EXERCISE INPUTS:
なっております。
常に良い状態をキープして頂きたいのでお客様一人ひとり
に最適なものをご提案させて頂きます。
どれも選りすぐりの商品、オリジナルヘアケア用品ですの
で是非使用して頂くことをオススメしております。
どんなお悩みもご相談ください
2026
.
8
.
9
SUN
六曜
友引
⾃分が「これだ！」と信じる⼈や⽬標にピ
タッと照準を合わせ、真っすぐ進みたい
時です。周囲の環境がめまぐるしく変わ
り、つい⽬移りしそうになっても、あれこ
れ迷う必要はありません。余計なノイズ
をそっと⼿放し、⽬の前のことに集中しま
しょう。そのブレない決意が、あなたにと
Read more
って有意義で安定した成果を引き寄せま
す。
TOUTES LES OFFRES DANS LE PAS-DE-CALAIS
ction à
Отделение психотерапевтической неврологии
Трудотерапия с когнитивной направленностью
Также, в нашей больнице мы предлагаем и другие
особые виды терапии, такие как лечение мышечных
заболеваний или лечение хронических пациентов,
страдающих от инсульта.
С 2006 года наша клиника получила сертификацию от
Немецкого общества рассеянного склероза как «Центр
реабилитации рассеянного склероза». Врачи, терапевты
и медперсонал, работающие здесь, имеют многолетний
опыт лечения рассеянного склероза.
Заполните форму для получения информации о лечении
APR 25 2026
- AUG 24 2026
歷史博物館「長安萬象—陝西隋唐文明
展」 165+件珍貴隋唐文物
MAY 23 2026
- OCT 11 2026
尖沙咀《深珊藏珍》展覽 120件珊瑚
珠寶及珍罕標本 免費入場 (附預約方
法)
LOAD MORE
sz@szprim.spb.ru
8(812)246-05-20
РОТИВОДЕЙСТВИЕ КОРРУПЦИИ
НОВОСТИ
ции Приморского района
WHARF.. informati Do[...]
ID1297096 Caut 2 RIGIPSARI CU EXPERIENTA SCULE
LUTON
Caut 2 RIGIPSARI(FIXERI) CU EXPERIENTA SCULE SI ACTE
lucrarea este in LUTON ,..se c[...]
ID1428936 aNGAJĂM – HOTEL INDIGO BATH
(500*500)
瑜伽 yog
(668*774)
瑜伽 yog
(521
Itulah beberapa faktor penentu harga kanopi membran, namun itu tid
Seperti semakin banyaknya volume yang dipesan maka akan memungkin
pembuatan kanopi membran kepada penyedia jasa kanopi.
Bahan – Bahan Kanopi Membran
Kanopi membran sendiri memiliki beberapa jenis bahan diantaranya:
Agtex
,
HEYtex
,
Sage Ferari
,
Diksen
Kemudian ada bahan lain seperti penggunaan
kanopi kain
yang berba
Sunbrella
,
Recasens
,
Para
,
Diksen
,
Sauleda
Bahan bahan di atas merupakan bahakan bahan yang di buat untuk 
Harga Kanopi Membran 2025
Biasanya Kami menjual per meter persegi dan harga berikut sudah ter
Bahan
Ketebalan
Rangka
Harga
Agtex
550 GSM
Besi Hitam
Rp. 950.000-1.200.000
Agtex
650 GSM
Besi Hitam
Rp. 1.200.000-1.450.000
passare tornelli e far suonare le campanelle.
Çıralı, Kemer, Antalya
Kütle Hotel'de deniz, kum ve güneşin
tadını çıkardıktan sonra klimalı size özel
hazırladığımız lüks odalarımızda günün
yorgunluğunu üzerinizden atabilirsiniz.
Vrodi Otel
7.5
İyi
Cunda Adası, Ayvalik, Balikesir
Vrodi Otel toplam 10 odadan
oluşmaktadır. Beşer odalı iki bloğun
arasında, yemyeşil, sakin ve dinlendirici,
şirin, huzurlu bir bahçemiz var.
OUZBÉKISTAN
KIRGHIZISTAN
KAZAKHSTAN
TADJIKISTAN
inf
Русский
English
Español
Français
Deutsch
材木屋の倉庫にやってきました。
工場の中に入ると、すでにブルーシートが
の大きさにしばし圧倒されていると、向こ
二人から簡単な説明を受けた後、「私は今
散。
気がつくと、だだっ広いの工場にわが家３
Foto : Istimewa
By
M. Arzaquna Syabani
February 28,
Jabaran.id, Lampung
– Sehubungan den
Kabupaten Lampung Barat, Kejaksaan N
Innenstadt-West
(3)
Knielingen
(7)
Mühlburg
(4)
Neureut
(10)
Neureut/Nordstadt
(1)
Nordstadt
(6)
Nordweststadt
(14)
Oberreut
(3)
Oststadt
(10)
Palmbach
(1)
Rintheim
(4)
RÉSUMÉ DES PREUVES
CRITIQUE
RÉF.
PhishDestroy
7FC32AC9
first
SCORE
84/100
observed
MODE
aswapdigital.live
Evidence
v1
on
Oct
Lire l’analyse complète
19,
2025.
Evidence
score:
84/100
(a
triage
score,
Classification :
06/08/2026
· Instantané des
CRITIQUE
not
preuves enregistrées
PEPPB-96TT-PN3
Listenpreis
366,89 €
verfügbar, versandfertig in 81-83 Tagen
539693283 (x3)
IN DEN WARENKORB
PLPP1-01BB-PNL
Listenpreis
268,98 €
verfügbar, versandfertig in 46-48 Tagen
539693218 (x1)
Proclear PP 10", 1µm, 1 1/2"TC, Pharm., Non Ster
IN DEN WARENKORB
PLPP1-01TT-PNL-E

PROBLEM:
A verbatim transcription of all the entries above is required.

ANSWER TO THIS PROBLEM:
なっております。
常に良い状態をキープして頂きたいのでお客様一人ひとり
に最適なものをご提案させて頂きます。
どれも選りすぐりの商品、オリジナルヘアケア用品ですの
で是非使用して頂くことをオススメしております。
どんなお悩みもご相談ください
2026
.
8
.
9
SUN
六曜
友引
⾃分が「これだ！」と信じる⼈や⽬標にピ
タッと照準を合わせ、真っすぐ進みたい
時です。周囲の環境がめまぐるしく変わ
り、つい⽬移りしそうになっても、あれこ
れ迷う必要はありません。余計なノイズ
をそっと⼿放し、⽬の前のことに集中しま
しょう。そのブレない決意が、あなたにと
Read more
って有意義で安定した成果を引き寄せま
す。
TOUTES LES OFFRES DANS LE PAS-DE-CALAIS
ction à
Отделение психотерапевтической неврологии
Трудотерапия с когнитивной направленностью
Также, в нашей больнице мы предлагаем и другие
особые виды терапии, такие как лечение мышечных
заболеваний или лечение хронических пациентов,
страдающих от инсульта.
С 2006 года наша клиника получила сертификацию от
Немецкого общества рассеянного склероза как «Центр
реабилитации рассеянного склероза». Врачи, терапевты
и медперсонал, работающие здесь, имеют многолетний
опыт лечения рассеянного склероза.
Заполните форму для получения информации о лечении
APR 25 2026
- AUG 24 2026
歷史博物館「長安萬象—陝西隋唐文明
展」 165+件珍貴隋唐文物
MAY 23 2026
- OCT 11 2026
尖沙咀《深珊藏珍》展覽 120件珊瑚
珠寶及珍罕標本 免費入場 (附預約方
法)
LOAD MORE
sz@szprim.spb.ru
8(812)246-05-20
РОТИВОДЕЙСТВИЕ КОРРУПЦИИ
НОВОСТИ
ции Приморского района
WHARF.. informati Do[...]
ID1297096 Caut 2 RIGIPSARI CU EXPERIENTA SCULE
LUTON
Caut 2 RIGIPSARI(FIXERI) CU EXPERIENTA SCULE SI ACTE
lucrarea este in LUTON ,..se c[...]
ID1428936 aNGAJĂM – HOTEL INDIGO BATH
(500*500)
瑜伽 yog
(668*774)
瑜伽 yog
(521
Itulah beberapa faktor penentu harga kanopi membran, namun itu tid
Seperti semakin banyaknya volume yang dipesan maka akan memungkin
pembuatan kanopi membran kepada penyedia jasa kanopi.
Bahan – Bahan Kanopi Membran
Kanopi membran sendiri memiliki beberapa jenis bahan diantaranya:
Agtex
,
HEYtex
,
Sage Ferari
,
Diksen
Kemudian ada bahan lain seperti penggunaan
kanopi kain
yang berba
Sunbrella
,
Recasens
,
Para
,
Diksen
,
Sauleda
Bahan bahan di atas merupakan bahakan bahan yang di buat untuk 
Harga Kanopi Membran 2025
Biasanya Kami menjual per meter persegi dan harga berikut sudah ter
Bahan
Ketebalan
Rangka
Harga
Agtex
550 GSM
Besi Hitam
Rp. 950.000-1.200.000
Agtex
650 GSM
Besi Hitam
Rp. 1.200.000-1.450.000
passare tornelli e far suonare le campanelle.
Çıralı, Kemer, Antalya
Kütle Hotel'de deniz, kum ve güneşin
tadını çıkardıktan sonra klimalı size özel
hazırladığımız lüks odalarımızda günün
yorgunluğunu üzerinizden atabilirsiniz.
Vrodi Otel
7.5
İyi
Cunda Adası, Ayvalik, Balikesir
Vrodi Otel toplam 10 odadan
oluşmaktadır. Beşer odalı iki bloğun
arasında, yemyeşil, sakin ve dinlendirici,
şirin, huzurlu bir bahçemiz var.
OUZBÉKISTAN
KIRGHIZISTAN
KAZAKHSTAN
TADJIKISTAN
inf
Русский
English
Español
Français
Deutsch
材木屋の倉庫にやってきました。
工場の中に入ると、すでにブルーシートが
の大きさにしばし圧倒されていると、向こ
二人から簡単な説明を受けた後、「私は今
散。
気がつくと、だだっ広いの工場にわが家３
Foto : Istimewa
By
M. Arzaquna Syabani
February 28,
Jabaran.id, Lampung
– Sehubungan den
Kabupaten Lampung Barat, Kejaksaan N
Innenstadt-West
(3)
Knielingen
(7)
Mühlburg
(4)
Neureut
(10)
Neureut/Nordstadt
(1)
Nordstadt
(6)
Nordweststadt
(14)
Oberreut
(3)
Oststadt
(10)
Palmbach
(1)
Rintheim
(4)
RÉSUMÉ DES PREUVES
CRITIQUE
RÉF.
PhishDestroy
7FC32AC9
first
SCORE
84/100
observed
MODE
aswapdigital.live
Evidence
v1
on
Oct
Lire l’analyse complète
19,
2025.
Evidence
score:
84/100
(a
triage
score,
Classification :
06/08/2026
· Instantané des
CRITIQUE
not
preuves enregistrées
PEPPB-96TT-PN3
Listenpreis
366,89 €
verfügbar, versandfertig in 81-83 Tagen
539693283 (x3)
IN DEN WARENKORB
PLPP1-01BB-PNL
Listenpreis
268,98 €
verfügbar, versandfertig in 46-48 Tagen
539693218 (x1)
Proclear PP 10", 1µm, 1 1/2"TC, Pharm., Non Ster
IN DEN WARENKORB
PLPP1-01TT-PNL-E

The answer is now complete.